I’m not one to compromise, so I found a solution. We needed to move somewhere affordable, with business and entertainment opportunities—a place that wasn’t too rural but also didn’t have the fast-paced life of Los Angeles. So, I began to research, making spreadsheets, pros and cons lists, potential budgets, and creating a targeted list of places to move to. I included quantitative measures on statistics such as average home price, median cost of living, demographics, and airport proximity. And I included qualitative measures such as activities for the family, history of the city, charitable organizations, and more. Imagine my surprise when Tulsa, Oklahoma, checked more boxes than all the other cities. Considered one of the most philanthropic cities in the U.S. per capita, home of Black Wall Street, a lower cost of living, and an organization called “Tulsa Remote” that would pay me $10,000 just to move there! It was the easiest decision I’ve ever made. 

From renting to home ownership

Though there were numerous “emotional” benefits, the financial benefits of the move ultimately sealed the deal for me and my family. I booked my flights for September 2020 and lined up home viewings with a local realtor. My dad, though much more cautious than I about a potential move, joined me and helped me pick out my first home. I closed on that property in November 2020, sold all my belongings in Los Angeles, packed my car, and was in Tulsa by December 7, 2020. 

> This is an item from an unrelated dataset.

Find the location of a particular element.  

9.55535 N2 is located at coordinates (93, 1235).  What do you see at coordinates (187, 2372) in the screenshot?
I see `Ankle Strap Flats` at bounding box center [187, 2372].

Never had I imagined I would be a homeowner at the age of 29—it was financially impossible for me in California. I was able to purchase an entire home for a monthly mortgage equivalent to my portion of renting a room in a North Hollywood townhome with no yard and no ownership. Meanwhile, I informed my parents that they would be moving too, as I picked this city with them in mind, and they needed to start taking steps to prepare. (I didn’t become “first” and “only” by being passive, and my parents knew I would wear them down eventually.) I appealed to my mother by convincing her how fun it would be to live near me again—I had left for college at age 17 and hadn’t lived near them since. I convinced my dad by running the numbers with him and showing it would save him money to move. My dad is now retired and on a fixed income, and even with cost-of-living adjustments, their money was not going as far as it used to. I also knew that my parents would eventually need some sort of in-home assistance as they aged, and that was not something I could provide if we were states away. 

While I will always claim California as my home, Tulsa is now my home. Since moving, I’ve bought two properties, opened up my own financial planning firm (Bamboo Financial Partners), and received two additional professional designations.

But those are just numbers. What my financial spreadsheets didn’t foresee was that I would have the free time to play in local volleyball leagues, the ability to take on raising my teenage niece and become her bonus mom, that I could finally have time to adopt a dog (my Smokey Bear), that I could see my little sister finally not have to work three jobs just to make ends meet, and that I could volunteer and be a board member of local organizations (shoutout to Tulsa Boys Home, Leadership Tulsa, and the Tulsa Dream Center). Most importantly, I get to experience life with my family. These are moments, years, and memories I can never get back. While I made my decision with finances in mind, the ultimate benefits of my move cannot be quantified, only felt.